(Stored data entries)
——

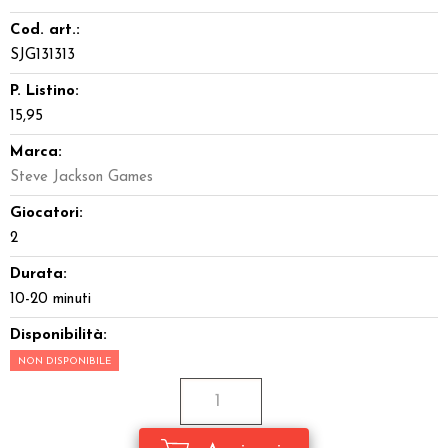
Cod. art.:
SJG131313
P. Listino:
15,95
Marca:
Steve Jackson Games
Giocatori:
2
Durata:
10-20 minuti
Disponibilità:
NON DISPONIBILE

——

The output must match the records word for word, except that no pictures appear.

Cod. art.:
SJG131313
P. Listino:
15,95
Marca:
Steve Jackson Games
Giocatori:
2
Durata:
10-20 minuti
Disponibilità:
NON DISPONIBILE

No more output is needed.